Évidemment, comme l’a déjà dit un de mes professeurs d’université, la vérité scientifique n’est jamais toute noire ou toute blanche: elle se trouve dans les zones grises. Une récente revue de littérature laissait en effet penser que les résultats sont mitigés en ce qui a trait à la privatisation des systèmes de santé. En général, certaines études illustraient des bénéfices au niveau de l’efficacité et de l’innovation, tandis que d’autres ont mis l’emphase sur les impacts documentés sur l’inégalité et la réduction de la qualité des soins, réduction également remarquée par une étude menée par des chercheurs de l’Université Oxford en 2024. Une étude de 2008 avançait d’ailleurs que «contrairement à la croyance populaire, les Américains ne bénéficient pas de plus de services de santé. Ils consultent leur médecin beaucoup moins souvent et passent moins de temps à l'hôpital que les Canadiens», ce qui rejoint les données présentées dans cet article (non-scientifique).
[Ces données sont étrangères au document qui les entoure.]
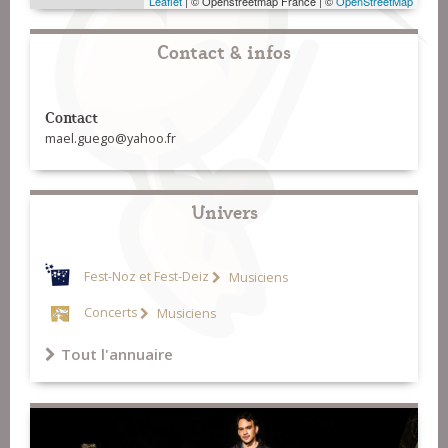
Leaflet
| © Openstreetmap France | ©
OpenStreetMap
Contact & infos
Contact
mael.guego@yahoo.fr
Univers
Fest-Noz et Fest-Deiz
Musiciens
Concerts
Musiciens
Tout l'annuaire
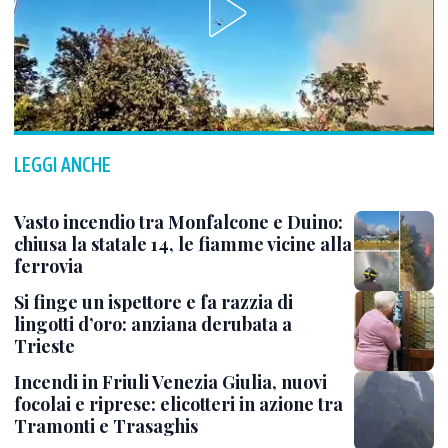
LEGGI ANCHE
Vasto incendio tra Monfalcone e Duino:
chiusa la statale 14, le fiamme vicine alla
ferrovia
Si finge un ispettore e fa razzia di
lingotti d’oro: anziana derubata a
Trieste
Incendi in Friuli Venezia Giulia, nuovi
focolai e riprese: elicotteri in azione tra
Tramonti e Trasaghis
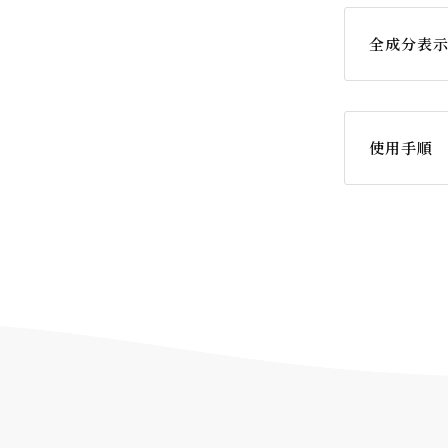
全成分表
プラセンタエ
(２) 、コ
ド、トレハ
ィンゴシン
使用手順
イルフィト
ゴシン、ア
ンエキス(
ス、エイジ
ゼニアオイ
ノシタエキ
トステロー
ングリコー
ー、水酸化
＊ 有効成分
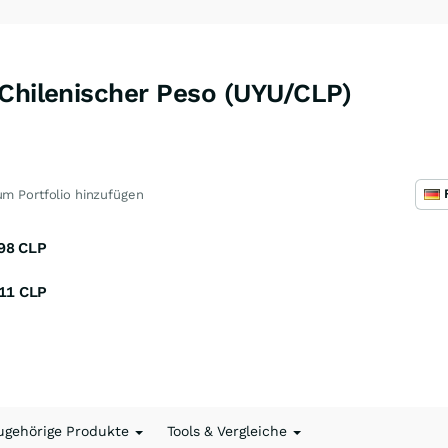
 Chilenischer Peso (UYU/CLP)
m Portfolio hinzufügen
98
CLP
11
CLP
ugehörige Produkte
Tools & Vergleiche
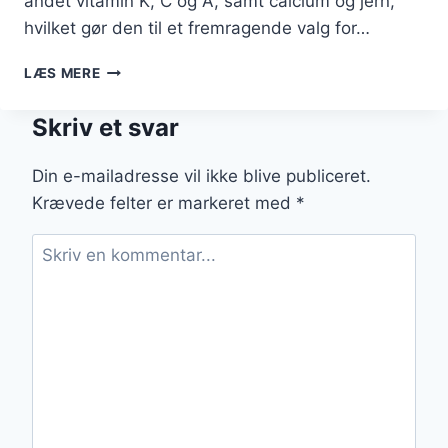
andet vitamin K, C og A, samt calcium og jern,
hvilket gør den til et fremragende valg for…
GRØNKÅLSSALAT
LÆS MERE
MED
SESAMFRØ
Skriv et svar
OG
OLIVEN
Din e-mailadresse vil ikke blive publiceret.
Krævede felter er markeret med
*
C’est peut-être pour ça que ça roule, les urgences et les rendez-vous médicaux aux States.
Une grande partie de la population s’en retrouve complètement ou partiellement exclu.
En tout cas, Mario lui prévoit être dans la gang qui se livre à un toucher rectal professionnel régulier, et non dans celle des gens qui se le font eux-même en suivant les instructions de wikiHow, faute de moyens financiers.